The lights in windows on the background of Akira, for example, were painstakingly painted one by one. That takes skill. That is impressive. It’s the kind of work that makes one with an appreciation for art (which goes beyond “pretty picture”) take another look and imagine what the artist was feeling and thinking as they were working. It makes you wonder about exact techniques and how to improve them, how to create something new.

All of that enhances the appreciation for the movie. The craft, the skill, the sweat put into it to make a hard and grandiose vision plays into how good and influential it has become.

Had those buildings just been spit out by gen AI along with everything else, there would be no value to taking a second look. You’d probably be looking at distorted images anyway, and even if you weren’t it’d just be a bunch of pixels with no intentionality to it. If no one put effort into the details, there’s no reason to look at them. The converse is also true.

1 comments

I do care for craft, but I don’t view it as an end in itself. The value of craft lies in what it creates, and that value reflects back on the undertaking itself.

But if a machine can replicate mechanically what takes a human effort and ingenuity to do, a human doing the same thing through effort and ingenuity doesn’t magically add further value. And this is understood quite universally; that’s why no human practices the craft of multiplying large numbers anymore.

The part of craft that can be replicated mechanically is the least interesting and valuable part of art.

This is what AI art supporters fail to understand because few if any of them actually practice the craft they emulate. They tend to only work with code and algorithms for which there is no fundamental human expression involved. They assume that because apart from rote intellect and memory the human experience is meaningless in regards to coding as they are acting merely a means of inputting instructions into a machine, that the human experience is equally meaningless for all creative endeavors.

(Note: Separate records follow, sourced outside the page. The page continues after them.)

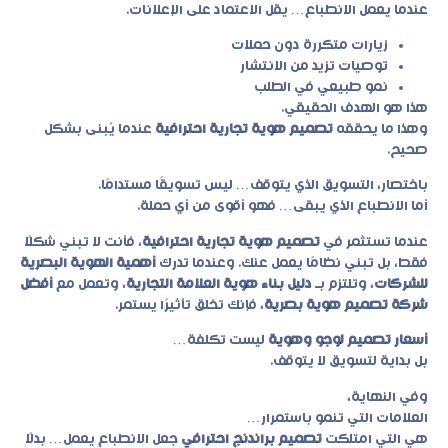
عندما يعمل الانطباع… يقل الاعتماد على الإعلانات.
زيارات متكررة دون حملات
توصيات تزيد من الانتشار
نمو طبيعي في الطلب
هذا هو الهدف الحقيقي.
وهذا ما يحققه
تصميم هوية تجارية احترافية
عندما يُبنى بشكل
صحيح.
باختصار، التسويق الذي يتوقف… ليس تسويقًا مستدامًا.
أما الانطباع الذي يبقى… فهو أقوى من أي حملة.
عندما تستثمر في
تصميم هوية تجارية احترافية
، فأنت لا تبني شكلًا
فقط، بل تبني نظامًا يعمل عنك. وعندما تدرك
أهمية الهوية البصرية
للشركات
، وتلتزم بـ
دليل بناء هوية العلامة التجارية
، وتعمل مع
أفضل
شركة تصميم هوية بصرية
، فإنك تخلق تأثيرًا يستمر.
أسعار تصميم لوجو وهوية
ليست تكلفة…
بل بداية لتسويق لا يتوقف.
وفي النهاية،
العلامات التي تنمو باستمرار…
هي التي امتلكت
تصميم براندنج احترافي
جعل الانطباع يعمل… بدلًا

However the value lies not in the technical aspects of craft as an end (which, mind you, no AI is actually good at yet) but as a means of expressing the human experience of an artist and their relationship to the viewer. That dialogue isn't something an LLM can replicate because by definition humanity isn't something an LLM can experience. And even if perfectly mastered on a technical level, it wouldn't have the same value as human expression just as a skillful forgery doesn't have the same value as an original.

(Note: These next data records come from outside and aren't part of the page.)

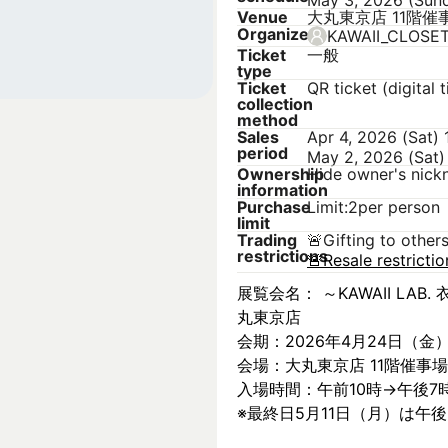
May 3, 2026 (Sun
Venue
大丸東京店 11階催
Organizer
KAWAII_CLOSE
Ticket
一般
type
Ticket
QR ticket (digital t
collection
method
Sales
Apr 4, 2026 (Sat)
period
May 2, 2026 (Sat)
Ownership
Hide owner's nic
information
Purchase
Limit:2per person
limit
Trading
🚨
Gifting to other
restrictions
🚨
Resale restricti
展覧会名： ～KAWAII LAB. 衣
丸東京店
会期：2026年4月24日（金
会場：大丸東京店 11階催事場
入場時間：午前10時→午後7
※最終日5月11日（月）は午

> The part of craft that can be replicated mechanically is the least interesting and valuable part of art.

Everything humans do can be replicated mechanically. We’re biological machines, and crafts are just behaviors, not some mystical feat that somehow defies replication or analysis. And there can be no reasonable doubt that machines will replicate (and indeed surpass) everything human very soon.

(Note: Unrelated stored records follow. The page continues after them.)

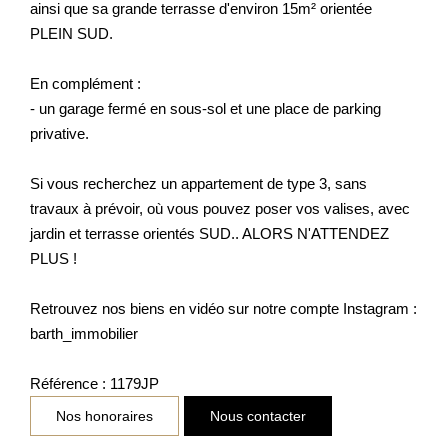
ainsi que sa grande terrasse d'environ 15m² orientée
PLEIN SUD.
En complément :
- un garage fermé en sous-sol et une place de parking
privative.
Si vous recherchez un appartement de type 3, sans
travaux à prévoir, où vous pouvez poser vos valises, avec
jardin et terrasse orientés SUD.. ALORS N'ATTENDEZ
PLUS !
Retrouvez nos biens en vidéo sur notre compte Instagram :
barth_immobilier
Référence : 1179JP
Nos honoraires
Nous contacter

This doesn't actually refute my comment, even given the assumption that your predictions prove correct. Even given a purely physicalist universe and a machine perfectly capable of replicating all human endeavors, most humans will find more value in human expression.

That doesn't require any argument from mysticism, just an understanding that the context of humanity has value for most humans (perhaps not you, but most humans) beyond the pure transactional mechanisms of value creation, stimulus and response.